Positron emission tomography imaging of CD105 expression with 89Zr-Df-TRC105
High tumor microvessel density correlates with a poor prognosis in multiple solid tumor types. The clinical gold standard for assessing microvessel density is CD105 immunohistochemistry on paraffin-embedded tumor specimens. The goal of this study was to develop an 89Zr-based PET tracer for noninvasive imaging of CD105 expression.
TRC105, a chimeric anti-CD105 monoclonal antibody, was conjugated to p-isothiocyanatobenzyl-desferrioxamine (Df-Bz-NCS) and labeled with 89Zr.
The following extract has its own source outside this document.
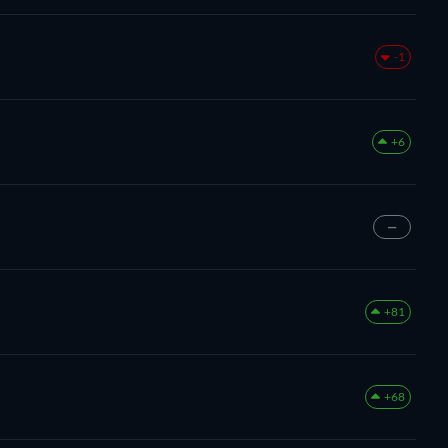
-1
+6
—
+81
+68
FACS analysis and microscopy studies were performed to compare the CD105 binding affinity of TRC105 and Df-TRC105. PET imaging, biodistribution, blocking, and ex-vivo histology studies were performed on 4T1 murine breast tumor-bearing mice to evaluate the pharmacokinetics and tumor-targeting of 89Zr-Df-TRC105. Another chimeric antibody, cetuximab, was used as an isotype-matched control.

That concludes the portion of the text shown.